On a warm Friday evening, most of the lights were out at the Coffman Union bookstore on the U of M campus. In the back, though (the place is the size of a department store), a hundred chairs were set up and people milled about, greeting one another and conversing in English, Arabic, and Somali. Some of the women were covered; most, however, weren’t. In typical Arab fashion, the scheduled program started a little bit late.

Kathryn Haddad eventually stepped to the podium. “Welcome, everybody, to the release of the eighteenth edition of Mizna, the United States’ only Arab-American literary journal.”

Mizna began in Minneapolis in 1999 as the brainchild of Haddad, a playwright who is also the journal’s director. These days, it’s in libraries and universities all over the country and the world, and has received honors from the Utne Reader and Pushcart Press.
Between the program’s opening, a moment of silence for the wars in the Middle East, its closing, coffee and sweets, and a peaceful Minnesota evening, there were readings from Mizna’s new issue. The inspiration for the material fell between those disparate worlds, too.

The crowd members’ diversity, shared equally among Arab-Americans, African-Americans, and European-Americans, was rather unique for a literary event in Minnesota. The third of these groups was primarily middle-aged and seemed mostly indifferent to fashion, favoring instead practical clothing, canvas bags, and pins with messages. At least three pre-program discussions were fueled by loathing for the current administration. The Arab-Americans and the African-Americans, who were mostly Somali, appeared, in general, more professional in their style and less overtly liberal.

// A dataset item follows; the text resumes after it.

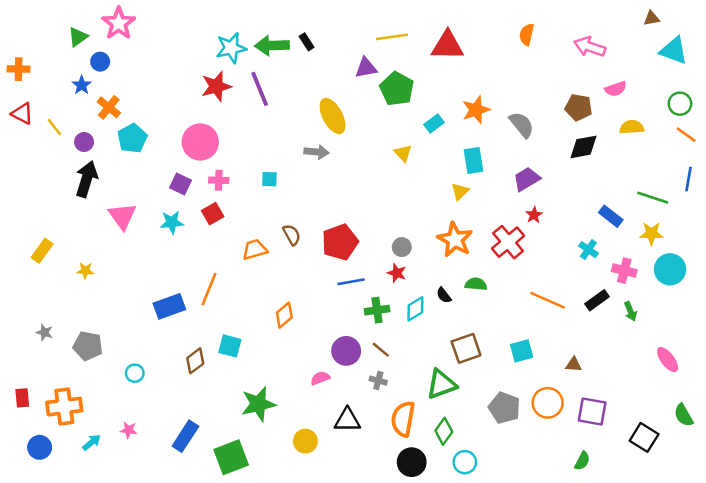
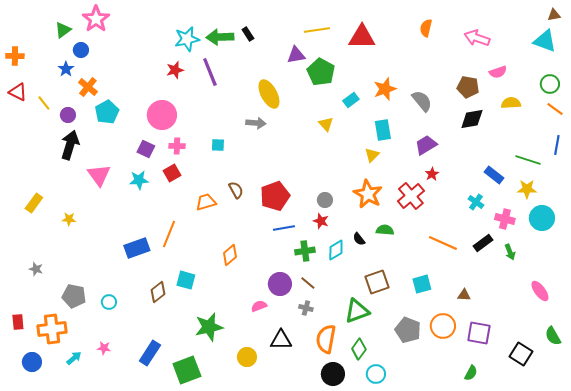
brown triangle: (651, 18) -> (554, 15), moved
red star: (216, 86) -> (175, 70), size x0.7
gray pentagon: (88, 346) -> (74, 296), moved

The first reader, Ahmed Yusuf, was Somali, which seemed slightly incongruous given Mizna’s focus. “We struggled with that for a while,” said Haddad after the event, “but we eventually decided to include anyone who can speak to the Arab-American community.” Yusuf’s sing-song delivery of a story about an underdog soccer team from a blighted Somali town addressed sport, rivalries, and war-induced poverty—subjects that would surely have resonated in most Middle Eastern countries. Yusuf rolled his r’s just like an Arab, so delicately that even if he had spoken about raids, interrogations, and external rendition, the inattentive would easily have been lulled into thinking his words were almost sweet. They’re not, of course, and politics were understandably at the heart of many of the other featured readings.

The subject matter wasn’t all the expected politics, however; the readings didn’t always begin and end with a pro-Palestine stance and anti-Bush rants. Poet and playwright Ismail Khalidi was born in Lebanon but grew up in Chicago. In the two poems he read, he directed the same vitriol toward “Chicago’s finest” as he did toward the occupiers of the West Bank and the Gaza Strip. While the first arrested him on the way to sunrise prayers and barked ignorant orders, the second “stripped Gaza of their pride and ego.” Khalidi questioned the motivations of the police with as much heartache as he questioned Rumi, the thirteenth-century Persian poet, about a proper response in the face of Israeli occupation.

Brooke Anthony, a volunteer at KFAI radio, read two poems inspired by news coverage of the war in Iraq. She looked every bit the longtime activist behind the podium, a woman opposed to war on general peace-loving principle. As a native-English speaker, she didn’t quite pronounce the names in her poem correctly—the kh in Khayat sounded like a straight hard k, not a soft, gentle, throat-clearing sort of kh. And the r in Ibrahim didn’t roll as charmingly as Ahmed Yusuf’s r’s. In a way, through her imperfect language, Anthony showed that the American cultural struggle to blend aspects of ourselves isn’t restricted to newcomers.

Amid all the strife and difference, this blending, as individuals and as Americans, is at its sweetest when there is a recognizable common ground. Mazen Halabi, who was born in Syria and now works as a software consultant in Fridley, approached the podium with the humble grin of someone who more often reads to his children than to a crowd. His voice gaining in confidence, he told a story of his childhood in Damascus. With the tale’s adolescent humor and grumpy sandwich vendors, Halabi painted a picture that didn’t sound much different from that of a Minnesotan childhood’s—until a friend was taken away by secret police working for the Syrian dictator Hafez al-Assad. But then, grieving mothers are common to stories from all over, too.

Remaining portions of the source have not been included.